We much prefer this measure over real GDP because it removes the abrupt inventory swings from quarter to quarter, which can have out-sized impacts on the headline number. Thus, during the first two quarters of 2022 the reported back-to-back real GDP contraction was owing to inventory liquidation, not an actual shrinkage of current activity.
As it happens, however, inventory swings cut both ways—so the chart below removes this statistical noise and gets to the underlying trend of production, income, and spending.
What has happened, therefore, is that despite upwards of $11 trillion of monetary and fiscal stimmies since Q4 2019, the U.S. economy has lurched along a path to essentially nowhere.
The original lockdown-induced 32 percent annualized plunge in Q2 2020 was followed by a 23 percent annualized rebound in Q3 2020 and then a return to the pre-COVID starting point by Q1/Q2 2021. Thereafter, however, this aggregate indicator of current economic activity has essentially oscillated along the flat line.
- Q3 2021: +0.09 percent;
- Q4 2021: +1.45 percent;
- Q1 2022: -1.24 percent;
- Q2 2022: +1.08 percent;
Y/Y Change in Real Final Sales of Domestic Product, Q4 2019 to Q2 2022
For want of doubt, here is the annualized rate of GDP deflator change for the same 2.5 year period. Self-evidently, it has moved aggressively higher, the very opposite of the flagging rate of gain in real final sales.
- Q4 2020:+1.93 percent;
- Q1 2021: +4.22 percent;
- Q2 2021: 6.04 percent;
- Q3 2021: +5.75 percent;
- Q4 2021: +6.90 percent;
- Q1 2022: +7.93 percent;
- Q2 2022: +8.50 percent;
It’s the reason why the real economy is faltering and stagflation has become embedded: To wit, the gains in nominal income are being more than eaten up by soaring prices, paving the way for the worst bout of high inflation and falling real growth since the 1970s.
Y/Y Change in GDP Deflator, Q4 2019 to Q2 2022
Today’s data dump, in fact, was a warning signal that the U.S. economy may go down for the count as soon as Q3. That’s because the S&P Global U.S. Composite PMI Output Index posted at an abysmal 47.7 in July.

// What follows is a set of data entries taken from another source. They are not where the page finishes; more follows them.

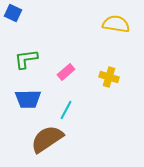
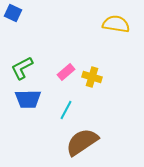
green L-shape: moved 4 px left, 9 px down; rotated 20 degrees counterclockwise
yellow cross: moved 17 px left
brown semicircle: moved 35 px right, 3 px down
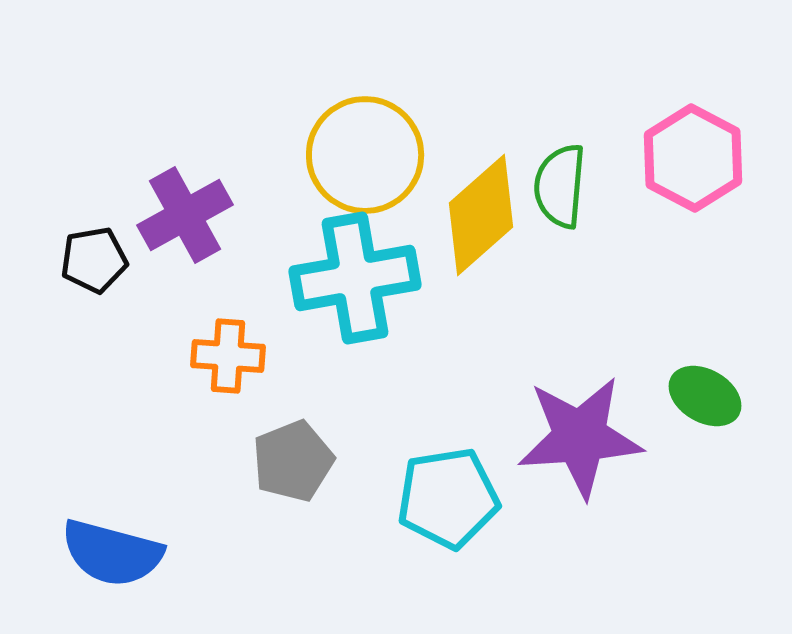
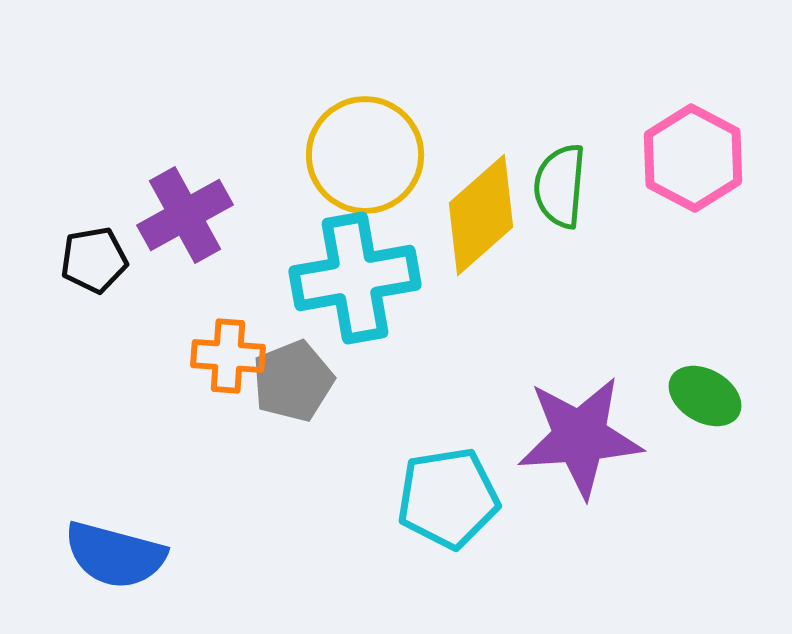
gray pentagon: moved 80 px up
blue semicircle: moved 3 px right, 2 px down
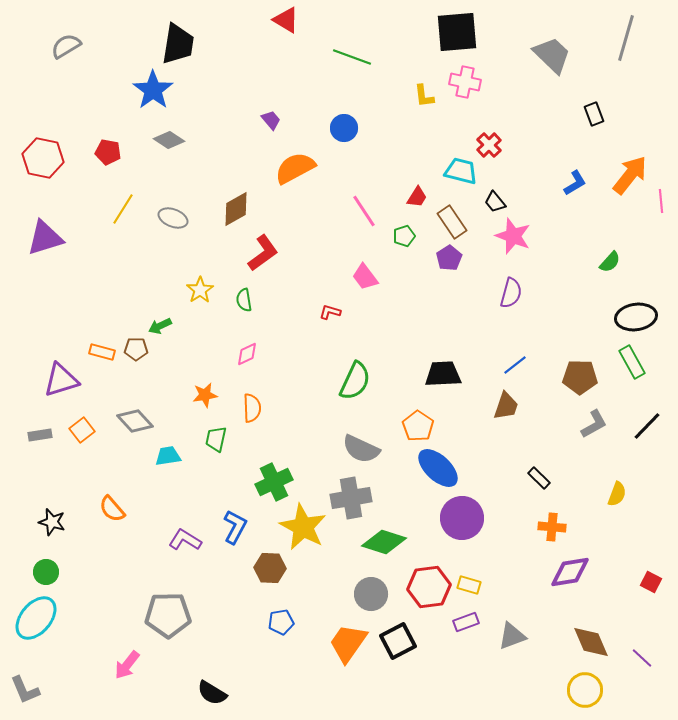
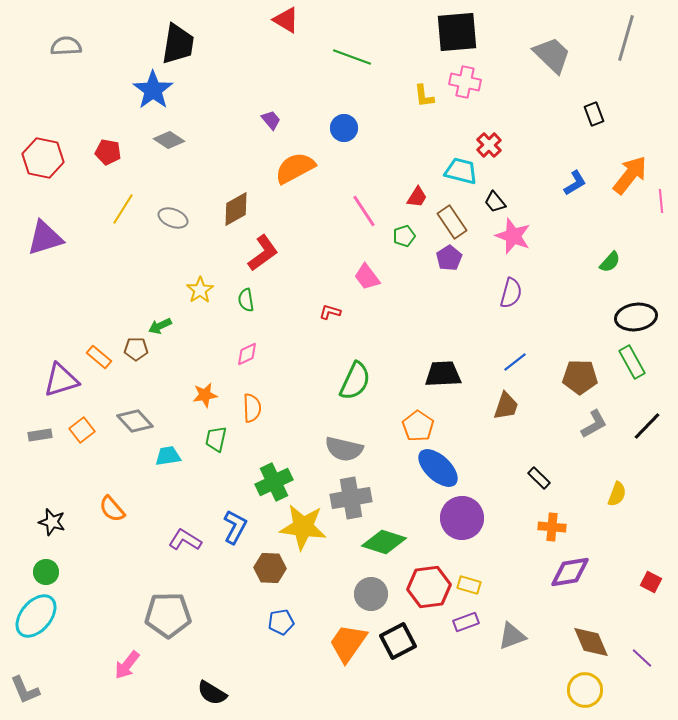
gray semicircle at (66, 46): rotated 28 degrees clockwise
pink trapezoid at (365, 277): moved 2 px right
green semicircle at (244, 300): moved 2 px right
orange rectangle at (102, 352): moved 3 px left, 5 px down; rotated 25 degrees clockwise
blue line at (515, 365): moved 3 px up
gray semicircle at (361, 449): moved 17 px left; rotated 12 degrees counterclockwise
yellow star at (303, 527): rotated 21 degrees counterclockwise
cyan ellipse at (36, 618): moved 2 px up
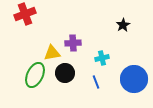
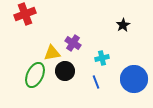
purple cross: rotated 35 degrees clockwise
black circle: moved 2 px up
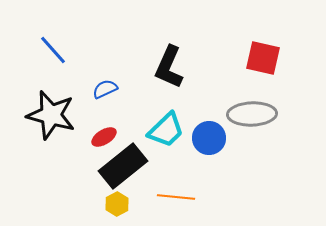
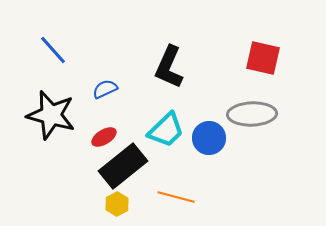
orange line: rotated 9 degrees clockwise
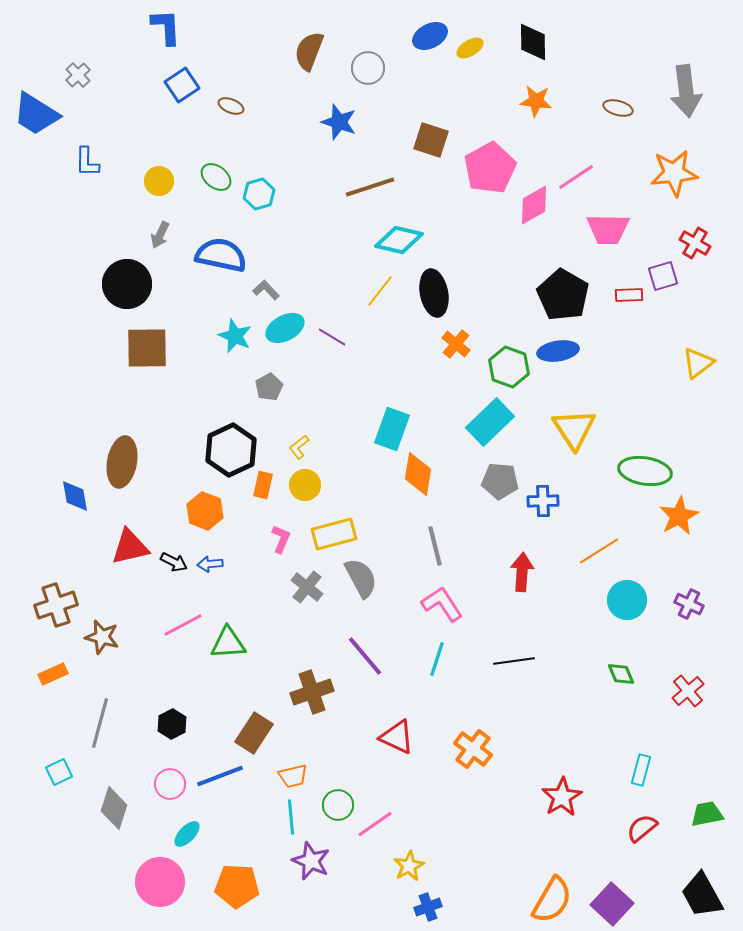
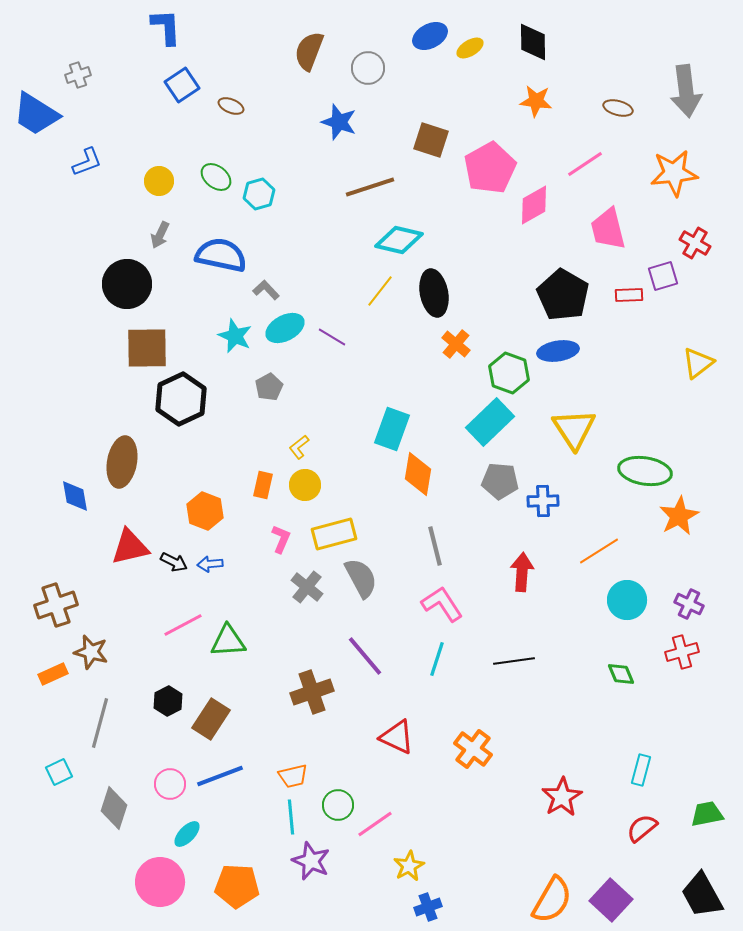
gray cross at (78, 75): rotated 25 degrees clockwise
blue L-shape at (87, 162): rotated 112 degrees counterclockwise
pink line at (576, 177): moved 9 px right, 13 px up
pink trapezoid at (608, 229): rotated 75 degrees clockwise
green hexagon at (509, 367): moved 6 px down
black hexagon at (231, 450): moved 50 px left, 51 px up
brown star at (102, 637): moved 11 px left, 15 px down
green triangle at (228, 643): moved 2 px up
red cross at (688, 691): moved 6 px left, 39 px up; rotated 24 degrees clockwise
black hexagon at (172, 724): moved 4 px left, 23 px up
brown rectangle at (254, 733): moved 43 px left, 14 px up
purple square at (612, 904): moved 1 px left, 4 px up
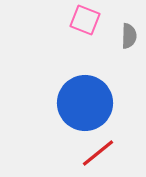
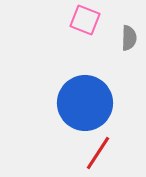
gray semicircle: moved 2 px down
red line: rotated 18 degrees counterclockwise
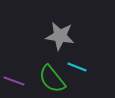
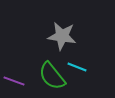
gray star: moved 2 px right
green semicircle: moved 3 px up
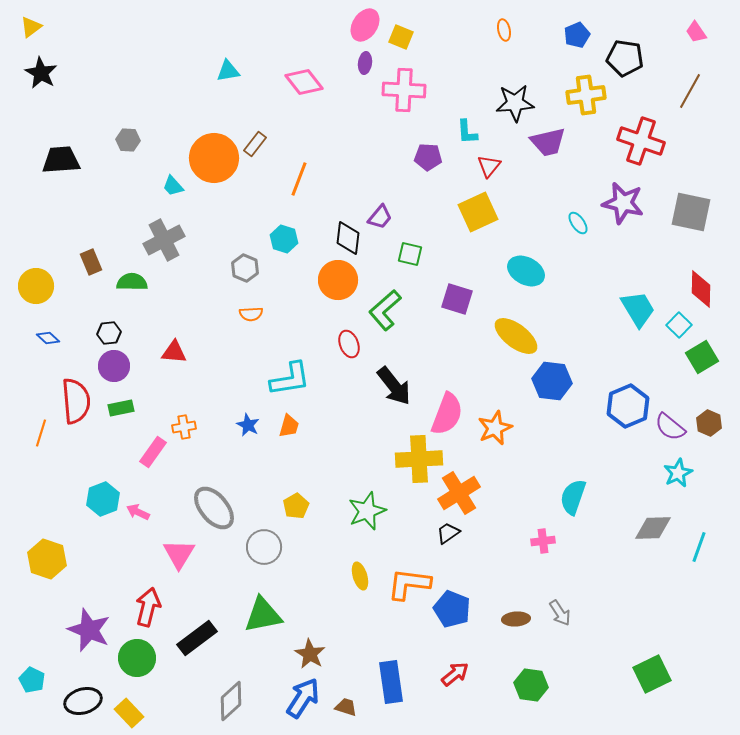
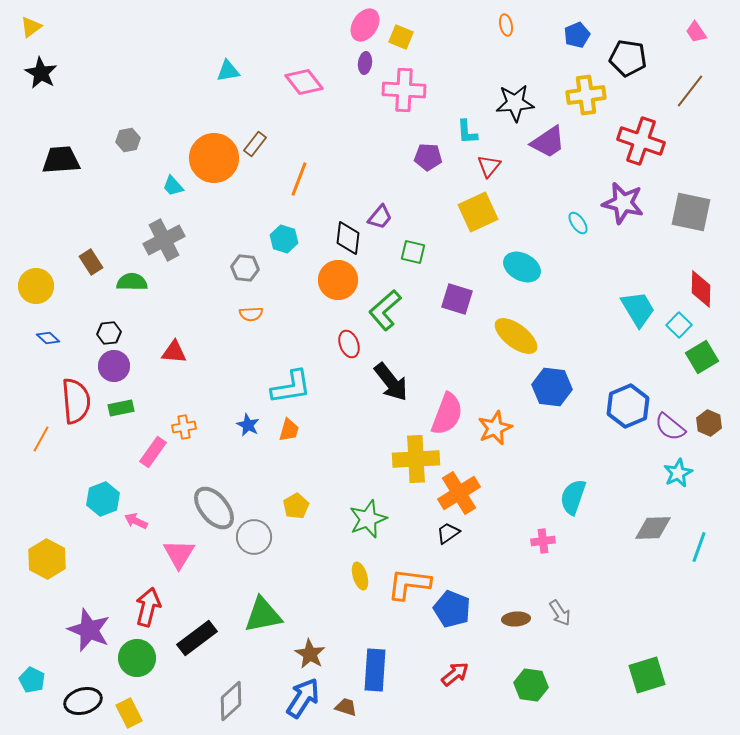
orange ellipse at (504, 30): moved 2 px right, 5 px up
black pentagon at (625, 58): moved 3 px right
brown line at (690, 91): rotated 9 degrees clockwise
gray hexagon at (128, 140): rotated 15 degrees counterclockwise
purple trapezoid at (548, 142): rotated 21 degrees counterclockwise
green square at (410, 254): moved 3 px right, 2 px up
brown rectangle at (91, 262): rotated 10 degrees counterclockwise
gray hexagon at (245, 268): rotated 16 degrees counterclockwise
cyan ellipse at (526, 271): moved 4 px left, 4 px up
cyan L-shape at (290, 379): moved 1 px right, 8 px down
blue hexagon at (552, 381): moved 6 px down
black arrow at (394, 386): moved 3 px left, 4 px up
orange trapezoid at (289, 426): moved 4 px down
orange line at (41, 433): moved 6 px down; rotated 12 degrees clockwise
yellow cross at (419, 459): moved 3 px left
green star at (367, 511): moved 1 px right, 8 px down
pink arrow at (138, 512): moved 2 px left, 9 px down
gray circle at (264, 547): moved 10 px left, 10 px up
yellow hexagon at (47, 559): rotated 9 degrees clockwise
green square at (652, 674): moved 5 px left, 1 px down; rotated 9 degrees clockwise
blue rectangle at (391, 682): moved 16 px left, 12 px up; rotated 12 degrees clockwise
yellow rectangle at (129, 713): rotated 16 degrees clockwise
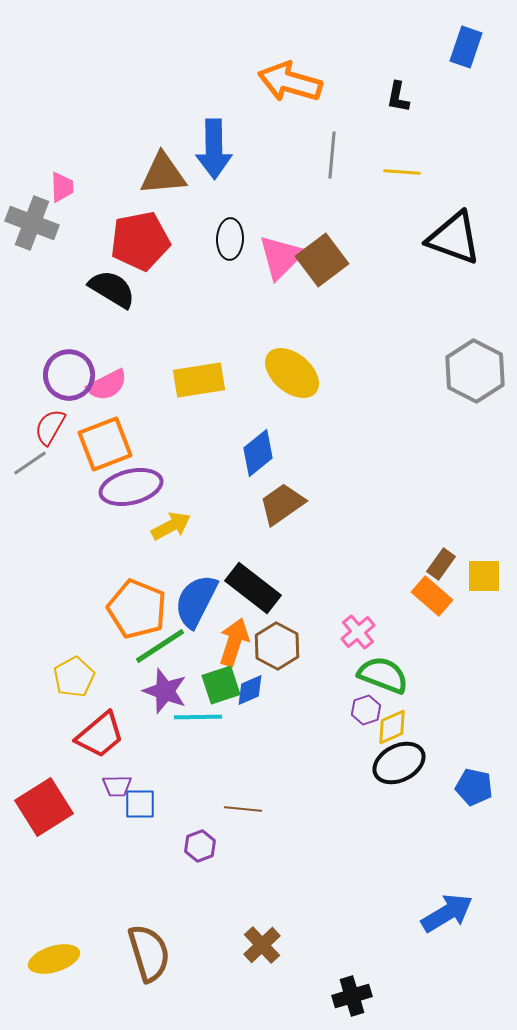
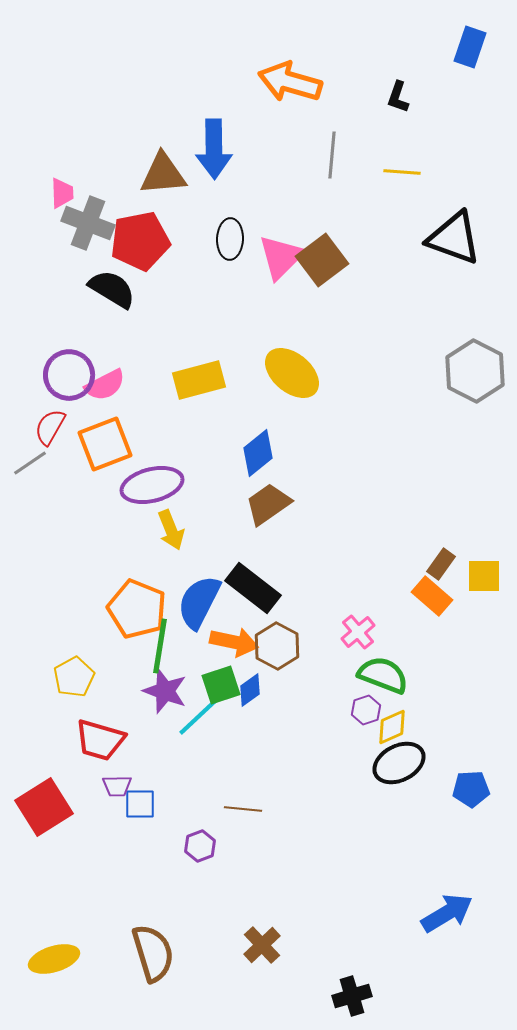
blue rectangle at (466, 47): moved 4 px right
black L-shape at (398, 97): rotated 8 degrees clockwise
pink trapezoid at (62, 187): moved 6 px down
gray cross at (32, 223): moved 56 px right
yellow rectangle at (199, 380): rotated 6 degrees counterclockwise
pink semicircle at (107, 385): moved 2 px left
purple ellipse at (131, 487): moved 21 px right, 2 px up
brown trapezoid at (282, 504): moved 14 px left
yellow arrow at (171, 526): moved 4 px down; rotated 96 degrees clockwise
blue semicircle at (196, 601): moved 3 px right, 1 px down
orange arrow at (234, 642): rotated 84 degrees clockwise
green line at (160, 646): rotated 48 degrees counterclockwise
blue diamond at (250, 690): rotated 12 degrees counterclockwise
cyan line at (198, 717): rotated 42 degrees counterclockwise
red trapezoid at (100, 735): moved 5 px down; rotated 56 degrees clockwise
blue pentagon at (474, 787): moved 3 px left, 2 px down; rotated 15 degrees counterclockwise
brown semicircle at (149, 953): moved 4 px right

The July reading was down from 52.3 in June and signals a renewed contraction in private sector business activity. As shown in the chart, GDP ordinarily follows the composite output index with a small lag.
There is plenty of evidence, in fact, that large sections of the private sector are already heading south. For instance, inflation-adjust nonresidential construction spending during Q2 2022 was down 12.4 percent from the Q1 2020 peak.
Inflation-Adjusted Construction Spending, Private Nonresidential, Q4 2019–Q2 2022
We also don’t see any reason for the vaunted consumer to rebound, either. In fact, from the time that real PCE shot the moon in April 2021 owing to Joe Biden’s $1.9 trillion stimmy, household spending has been marching downhill at a relentless clip.
Y/Y Change in Real PCE, April 2021 to June 2022
- Mortgage balances—the largest component of household debt—climbed $207 billion and stood at $11.39 trillion as of June 30.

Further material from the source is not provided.